(Beginning of Data records)

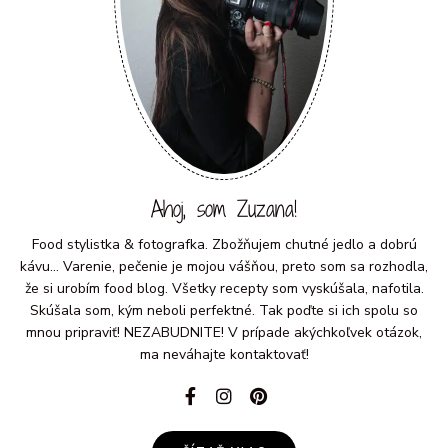
Ahoj, som Zuzana!
Food stylistka & fotografka. Zbožňujem chutné jedlo a dobrú
kávu... Varenie, pečenie je mojou vášňou, preto som sa rozhodla,
že si urobím food blog. Všetky recepty som vyskúšala, nafotila.
Skúšala som, kým neboli perfektné. Tak poďte si ich spolu so
mnou pripraviť! NEZABUDNITE! V prípade akýchkoľvek otázok,
ma neváhajte kontaktovať!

(End of Data records)

▶ **Task prompt**
Retype the data above as given, letting no picture into the copy.

▶ **Answer for the task**
Ahoj, som Zuzana!
Food stylistka & fotografka. Zbožňujem chutné jedlo a dobrú
kávu... Varenie, pečenie je mojou vášňou, preto som sa rozhodla,
že si urobím food blog. Všetky recepty som vyskúšala, nafotila.
Skúšala som, kým neboli perfektné. Tak poďte si ich spolu so
mnou pripraviť! NEZABUDNITE! V prípade akýchkoľvek otázok,
ma neváhajte kontaktovať!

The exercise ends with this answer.